Here are six ways to start building a great personal brand.
Start thinking of yourself as a brand
People are Googling you at every stage of your life and your professional career. The question is no longer if you have a personal brand, but if you choose to cultivate your brand or to let it be defined by others. Developing a strong personal brand is just as much about being responsive to what is being said as it is about creating intellectual property.
Define your personal brand
Personal branding is not to be confused with advertising yourself or creating an avatar online that people will come to like. The strongest personal brands are the ones that are clear with their purpose, consistent, and above all, authentic. Who they are online is exactly what you can expect to meet in person.
Search yourself on Google
Do a search for your name on Google and Google images. Setting-up a Google alert on your name or the name of your organisation is a good idea, so you can keep track of any new content.

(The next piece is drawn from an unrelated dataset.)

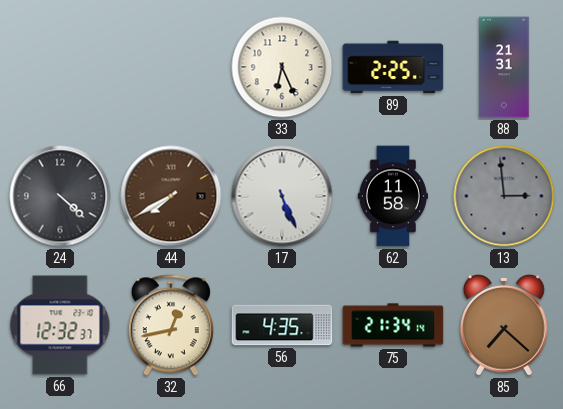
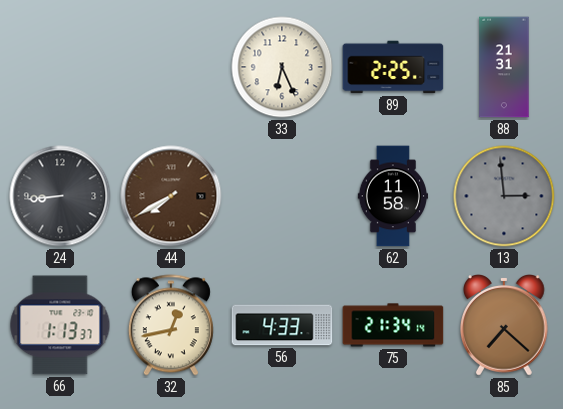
24: 4:22 -> 8:44
17: 5:26 -> none
66: 12:32 -> 1:13
56: 4:35 -> 4:33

You can choose to have notifications mailed to you once per day.
Build trust & credibility
A strong personal brand is dependent on a strong narrative. Use your personal brand to start getting credible placements in relevant third party publications and channels to get your content published. In addition to authentic content that you publish on your own sites and social media profiles, it’s important to show that you are relevant and knowledgeable.
Associate with other strong brands
Your personal brand is strengthened or weakened by your relation to other brands. Support strong brands which can elevate your own personal brand. Start with the three C’s: college, company, colleagues. Create content that builds relationship. Study your existing social media followers and website visitors. Consider submitting a guest post to the blog of your organisation or look at other digital channels you can connect to your brand.
Enhance your audience
Start building a relevant audience of stakeholders on key social media platforms, media and publications. Connect with inspirational influencers who have a common vision and are in line with what you are trying to accomplish.